MTG / essentia

C++ library for audio and music analysis, description and synthesis, including Python bindings
http://essentia.upf.edu
GNU Affero General Public License v3.0
2.83k stars 530 forks source link

Read audio in chunks #329

Open tcwalther opened 8 years ago

tcwalther commented 8 years ago

The streaming mode allows me to stream audio directly into transforms, which is really useful because it reduces memory overhead when working on large files (like, 1h long audio files). However, from my understanding, one cannot prototype streaming modules in Python (am I wrong?).
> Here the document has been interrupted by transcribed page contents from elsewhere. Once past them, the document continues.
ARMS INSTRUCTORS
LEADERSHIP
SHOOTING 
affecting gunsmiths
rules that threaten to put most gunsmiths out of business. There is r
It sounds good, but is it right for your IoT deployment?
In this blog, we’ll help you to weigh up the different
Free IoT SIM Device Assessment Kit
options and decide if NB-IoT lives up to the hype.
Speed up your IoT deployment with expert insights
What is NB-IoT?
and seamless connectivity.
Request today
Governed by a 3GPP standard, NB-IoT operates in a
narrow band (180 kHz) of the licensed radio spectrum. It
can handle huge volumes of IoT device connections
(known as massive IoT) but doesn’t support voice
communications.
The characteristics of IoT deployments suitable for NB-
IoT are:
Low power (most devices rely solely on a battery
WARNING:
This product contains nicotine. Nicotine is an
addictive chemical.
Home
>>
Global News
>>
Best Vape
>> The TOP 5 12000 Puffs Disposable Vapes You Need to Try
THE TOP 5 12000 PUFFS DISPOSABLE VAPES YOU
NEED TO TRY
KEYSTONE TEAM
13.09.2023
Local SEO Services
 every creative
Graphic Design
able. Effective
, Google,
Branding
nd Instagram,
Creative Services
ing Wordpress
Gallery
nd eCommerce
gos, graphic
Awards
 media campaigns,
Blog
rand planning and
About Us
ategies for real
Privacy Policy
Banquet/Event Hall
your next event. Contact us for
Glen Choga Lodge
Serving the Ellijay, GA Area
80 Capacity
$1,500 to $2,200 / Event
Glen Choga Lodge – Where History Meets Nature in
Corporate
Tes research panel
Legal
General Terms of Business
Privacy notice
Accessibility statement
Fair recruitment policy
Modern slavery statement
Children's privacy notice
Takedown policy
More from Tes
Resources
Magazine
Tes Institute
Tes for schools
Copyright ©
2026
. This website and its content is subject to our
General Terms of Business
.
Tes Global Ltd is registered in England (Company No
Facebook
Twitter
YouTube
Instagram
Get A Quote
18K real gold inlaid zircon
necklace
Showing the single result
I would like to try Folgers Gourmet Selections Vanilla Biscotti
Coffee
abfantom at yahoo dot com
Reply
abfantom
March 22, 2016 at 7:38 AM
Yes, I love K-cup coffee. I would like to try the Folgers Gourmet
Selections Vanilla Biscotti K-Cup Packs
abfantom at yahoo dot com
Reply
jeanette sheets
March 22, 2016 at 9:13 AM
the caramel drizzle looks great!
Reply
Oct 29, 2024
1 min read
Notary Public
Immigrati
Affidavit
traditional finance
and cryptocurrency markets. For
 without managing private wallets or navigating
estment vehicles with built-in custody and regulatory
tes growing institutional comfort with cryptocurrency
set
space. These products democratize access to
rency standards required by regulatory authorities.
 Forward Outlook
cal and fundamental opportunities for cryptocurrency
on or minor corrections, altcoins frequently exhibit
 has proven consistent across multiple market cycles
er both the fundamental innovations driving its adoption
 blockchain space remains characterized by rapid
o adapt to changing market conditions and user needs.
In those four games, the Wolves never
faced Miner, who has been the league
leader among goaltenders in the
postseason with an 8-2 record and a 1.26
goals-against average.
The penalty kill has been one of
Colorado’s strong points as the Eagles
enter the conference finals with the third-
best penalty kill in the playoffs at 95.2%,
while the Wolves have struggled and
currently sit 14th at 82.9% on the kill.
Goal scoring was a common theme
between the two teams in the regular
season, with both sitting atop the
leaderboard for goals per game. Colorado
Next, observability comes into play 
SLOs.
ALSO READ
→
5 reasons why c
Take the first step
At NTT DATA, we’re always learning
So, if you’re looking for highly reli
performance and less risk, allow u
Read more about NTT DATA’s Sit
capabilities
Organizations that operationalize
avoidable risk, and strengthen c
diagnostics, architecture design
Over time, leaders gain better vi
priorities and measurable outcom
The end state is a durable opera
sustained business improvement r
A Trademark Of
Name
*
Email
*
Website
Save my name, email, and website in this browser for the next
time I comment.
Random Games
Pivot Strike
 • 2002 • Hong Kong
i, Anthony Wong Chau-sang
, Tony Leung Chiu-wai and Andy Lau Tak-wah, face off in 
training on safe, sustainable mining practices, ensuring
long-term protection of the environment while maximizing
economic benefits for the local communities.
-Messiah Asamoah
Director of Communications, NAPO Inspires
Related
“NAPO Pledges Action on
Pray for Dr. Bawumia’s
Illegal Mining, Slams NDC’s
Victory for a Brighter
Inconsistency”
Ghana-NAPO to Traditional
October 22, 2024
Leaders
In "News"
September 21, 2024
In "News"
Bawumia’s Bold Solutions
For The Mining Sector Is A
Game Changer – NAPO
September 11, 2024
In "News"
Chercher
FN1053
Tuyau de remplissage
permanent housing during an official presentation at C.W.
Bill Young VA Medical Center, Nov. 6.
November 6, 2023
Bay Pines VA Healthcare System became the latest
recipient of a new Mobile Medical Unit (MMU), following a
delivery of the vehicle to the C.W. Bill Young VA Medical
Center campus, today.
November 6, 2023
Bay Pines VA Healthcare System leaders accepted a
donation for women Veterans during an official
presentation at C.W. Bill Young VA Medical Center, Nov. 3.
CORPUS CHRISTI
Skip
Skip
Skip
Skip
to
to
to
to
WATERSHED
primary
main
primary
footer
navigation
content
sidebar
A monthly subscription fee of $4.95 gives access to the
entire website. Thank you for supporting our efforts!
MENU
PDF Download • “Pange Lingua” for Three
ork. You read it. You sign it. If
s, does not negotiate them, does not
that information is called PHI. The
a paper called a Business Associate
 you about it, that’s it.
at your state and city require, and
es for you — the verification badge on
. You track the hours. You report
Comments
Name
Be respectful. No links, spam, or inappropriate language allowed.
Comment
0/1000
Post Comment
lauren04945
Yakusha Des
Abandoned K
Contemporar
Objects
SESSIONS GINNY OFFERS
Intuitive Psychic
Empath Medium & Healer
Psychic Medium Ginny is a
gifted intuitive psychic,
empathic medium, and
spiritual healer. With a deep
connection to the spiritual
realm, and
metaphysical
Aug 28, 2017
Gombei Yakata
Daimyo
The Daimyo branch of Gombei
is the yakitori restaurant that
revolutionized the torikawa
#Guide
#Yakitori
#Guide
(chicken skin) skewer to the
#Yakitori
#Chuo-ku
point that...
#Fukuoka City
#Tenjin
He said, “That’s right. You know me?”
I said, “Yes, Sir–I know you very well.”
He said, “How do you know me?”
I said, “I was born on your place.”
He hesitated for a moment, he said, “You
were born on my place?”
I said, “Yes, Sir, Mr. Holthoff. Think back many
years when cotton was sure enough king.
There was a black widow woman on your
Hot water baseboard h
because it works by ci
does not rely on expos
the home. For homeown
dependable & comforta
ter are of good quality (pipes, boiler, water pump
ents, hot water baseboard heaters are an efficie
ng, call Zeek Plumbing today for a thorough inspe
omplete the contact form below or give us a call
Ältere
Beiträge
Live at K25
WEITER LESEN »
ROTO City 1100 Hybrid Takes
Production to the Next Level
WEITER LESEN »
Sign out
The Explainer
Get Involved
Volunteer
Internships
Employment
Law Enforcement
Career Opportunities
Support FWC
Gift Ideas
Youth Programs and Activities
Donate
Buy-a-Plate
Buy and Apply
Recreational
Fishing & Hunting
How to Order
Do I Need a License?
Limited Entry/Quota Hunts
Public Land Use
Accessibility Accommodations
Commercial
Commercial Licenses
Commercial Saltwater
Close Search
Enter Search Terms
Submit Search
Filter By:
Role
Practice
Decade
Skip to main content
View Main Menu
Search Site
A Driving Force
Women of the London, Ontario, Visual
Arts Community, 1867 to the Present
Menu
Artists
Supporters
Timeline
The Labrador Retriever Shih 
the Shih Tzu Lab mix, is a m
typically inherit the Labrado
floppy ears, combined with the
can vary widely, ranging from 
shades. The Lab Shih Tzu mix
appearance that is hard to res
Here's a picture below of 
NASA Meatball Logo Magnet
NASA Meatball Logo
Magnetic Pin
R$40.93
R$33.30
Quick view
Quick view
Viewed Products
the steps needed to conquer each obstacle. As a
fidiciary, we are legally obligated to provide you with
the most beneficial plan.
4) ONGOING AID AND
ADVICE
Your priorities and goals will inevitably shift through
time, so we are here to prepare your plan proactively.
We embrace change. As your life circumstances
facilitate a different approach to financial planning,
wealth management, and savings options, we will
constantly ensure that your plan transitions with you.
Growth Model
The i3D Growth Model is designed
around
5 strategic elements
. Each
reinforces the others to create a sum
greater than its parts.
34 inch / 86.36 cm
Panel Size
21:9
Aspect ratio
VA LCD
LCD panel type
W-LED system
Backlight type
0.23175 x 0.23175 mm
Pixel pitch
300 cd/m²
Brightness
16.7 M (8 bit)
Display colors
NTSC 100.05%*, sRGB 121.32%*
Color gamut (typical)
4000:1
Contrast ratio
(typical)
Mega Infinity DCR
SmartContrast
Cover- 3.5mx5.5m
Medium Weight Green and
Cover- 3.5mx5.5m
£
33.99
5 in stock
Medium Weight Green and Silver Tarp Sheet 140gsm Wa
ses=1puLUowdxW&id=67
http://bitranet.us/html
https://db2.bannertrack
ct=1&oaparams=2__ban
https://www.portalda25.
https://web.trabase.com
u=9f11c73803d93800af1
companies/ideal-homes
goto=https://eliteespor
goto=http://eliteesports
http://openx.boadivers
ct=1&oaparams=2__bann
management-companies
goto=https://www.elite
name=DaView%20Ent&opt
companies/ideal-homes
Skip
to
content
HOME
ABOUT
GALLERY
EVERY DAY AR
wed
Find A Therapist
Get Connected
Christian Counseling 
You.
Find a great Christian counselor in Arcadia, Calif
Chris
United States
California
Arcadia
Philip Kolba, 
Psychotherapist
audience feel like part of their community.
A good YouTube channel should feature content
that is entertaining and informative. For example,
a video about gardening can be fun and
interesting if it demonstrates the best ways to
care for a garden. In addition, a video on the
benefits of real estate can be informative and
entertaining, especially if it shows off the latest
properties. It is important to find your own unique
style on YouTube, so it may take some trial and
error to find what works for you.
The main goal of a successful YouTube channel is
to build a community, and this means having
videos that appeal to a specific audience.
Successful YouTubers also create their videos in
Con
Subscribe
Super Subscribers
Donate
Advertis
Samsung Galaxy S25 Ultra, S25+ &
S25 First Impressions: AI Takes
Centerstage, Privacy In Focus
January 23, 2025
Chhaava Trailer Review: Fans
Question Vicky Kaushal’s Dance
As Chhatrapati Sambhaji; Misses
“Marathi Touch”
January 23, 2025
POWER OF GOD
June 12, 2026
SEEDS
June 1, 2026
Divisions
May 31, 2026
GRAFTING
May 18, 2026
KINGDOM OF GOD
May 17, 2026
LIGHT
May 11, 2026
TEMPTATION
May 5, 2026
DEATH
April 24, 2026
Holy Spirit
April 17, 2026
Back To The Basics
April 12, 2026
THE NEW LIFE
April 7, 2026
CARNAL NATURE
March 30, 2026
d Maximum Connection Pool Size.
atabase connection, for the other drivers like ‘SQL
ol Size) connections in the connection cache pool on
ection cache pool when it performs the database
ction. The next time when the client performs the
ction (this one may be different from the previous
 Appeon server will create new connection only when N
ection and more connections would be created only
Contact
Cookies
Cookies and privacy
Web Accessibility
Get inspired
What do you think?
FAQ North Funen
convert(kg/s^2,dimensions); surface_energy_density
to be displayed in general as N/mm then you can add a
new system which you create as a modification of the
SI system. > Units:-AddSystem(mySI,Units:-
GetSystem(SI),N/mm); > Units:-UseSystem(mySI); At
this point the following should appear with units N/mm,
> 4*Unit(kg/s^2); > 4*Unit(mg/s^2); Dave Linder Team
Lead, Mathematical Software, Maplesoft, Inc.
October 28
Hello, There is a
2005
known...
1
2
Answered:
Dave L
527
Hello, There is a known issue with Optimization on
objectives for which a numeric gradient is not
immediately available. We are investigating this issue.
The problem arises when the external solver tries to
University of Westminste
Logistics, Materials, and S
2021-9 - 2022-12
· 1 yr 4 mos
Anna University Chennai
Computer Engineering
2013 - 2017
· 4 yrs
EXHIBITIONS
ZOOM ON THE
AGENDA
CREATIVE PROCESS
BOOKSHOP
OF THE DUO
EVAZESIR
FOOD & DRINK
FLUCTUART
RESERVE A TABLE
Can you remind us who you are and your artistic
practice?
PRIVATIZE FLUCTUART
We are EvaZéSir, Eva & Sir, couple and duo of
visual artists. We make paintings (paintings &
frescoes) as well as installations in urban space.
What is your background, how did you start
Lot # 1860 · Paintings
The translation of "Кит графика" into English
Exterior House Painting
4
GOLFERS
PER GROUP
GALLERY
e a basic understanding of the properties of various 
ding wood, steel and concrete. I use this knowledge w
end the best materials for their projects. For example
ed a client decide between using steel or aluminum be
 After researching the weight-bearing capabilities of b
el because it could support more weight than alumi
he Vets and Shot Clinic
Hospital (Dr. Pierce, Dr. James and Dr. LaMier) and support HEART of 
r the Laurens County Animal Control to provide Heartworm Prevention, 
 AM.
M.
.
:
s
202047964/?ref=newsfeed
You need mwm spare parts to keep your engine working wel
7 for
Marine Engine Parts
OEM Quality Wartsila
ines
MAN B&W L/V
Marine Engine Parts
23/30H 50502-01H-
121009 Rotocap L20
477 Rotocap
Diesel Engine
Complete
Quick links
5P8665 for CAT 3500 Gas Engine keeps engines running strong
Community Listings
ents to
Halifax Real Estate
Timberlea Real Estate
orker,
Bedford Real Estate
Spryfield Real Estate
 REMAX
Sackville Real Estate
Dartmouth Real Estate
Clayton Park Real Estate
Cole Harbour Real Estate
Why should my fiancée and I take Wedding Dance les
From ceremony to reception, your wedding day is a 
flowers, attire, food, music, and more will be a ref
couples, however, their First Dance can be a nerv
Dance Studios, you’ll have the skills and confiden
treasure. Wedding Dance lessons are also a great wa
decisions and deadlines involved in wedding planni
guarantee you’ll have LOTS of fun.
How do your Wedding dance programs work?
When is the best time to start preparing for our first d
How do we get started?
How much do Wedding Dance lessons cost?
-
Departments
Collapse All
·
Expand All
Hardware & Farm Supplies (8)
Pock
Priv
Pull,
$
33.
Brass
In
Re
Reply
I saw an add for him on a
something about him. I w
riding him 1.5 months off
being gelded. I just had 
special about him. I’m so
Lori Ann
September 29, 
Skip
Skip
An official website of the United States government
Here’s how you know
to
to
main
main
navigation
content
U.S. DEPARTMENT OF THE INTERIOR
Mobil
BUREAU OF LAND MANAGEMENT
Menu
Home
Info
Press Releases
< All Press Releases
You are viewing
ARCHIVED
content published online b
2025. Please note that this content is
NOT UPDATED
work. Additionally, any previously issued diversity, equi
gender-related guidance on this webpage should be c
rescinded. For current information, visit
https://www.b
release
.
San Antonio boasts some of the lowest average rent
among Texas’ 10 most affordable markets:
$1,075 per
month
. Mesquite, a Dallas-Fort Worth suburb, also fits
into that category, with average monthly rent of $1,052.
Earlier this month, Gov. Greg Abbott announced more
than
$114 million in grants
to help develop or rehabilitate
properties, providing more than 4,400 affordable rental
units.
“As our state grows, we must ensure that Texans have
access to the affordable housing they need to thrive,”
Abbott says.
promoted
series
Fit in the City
I would love to do the following. Instead of:

audio = MonoLoader(filename=filename)()
frameGenerator = FrameGenerator(audio, frameSize=frameSize, hopSize=hopSize, startFromZero=True)
for block in frameGenerator:
    fancy_calculation(block)

I'd love to do something like:

audioLoader = MonoFrameLoader(filename=filename, frameSize=frameSize, hopSize=hopSize):
for block in audioLoader:
    fancy_calculation(block)

Is this possible somehow?

Update:

librosa has the ability to load audio after certain offsets, however, the load time increases with the offset, leading to a horrible total time. Here is a measurement using current essentia master and the current librosa 0.4.1:

SAMPLE_RATE = 44100

def load_in_blocks(filename):
    frame_size = 5
    offset = 0
    block, sr = librosa.core.load(filename, sr=SAMPLE_RATE, offset=offset, duration=frame_size)
    while len(block) > 0:
        yield block
        offset += frame_size
        block, sr = librosa.core.load(filename, sr=SAMPLE_RATE, offset=offset, duration=frame_size)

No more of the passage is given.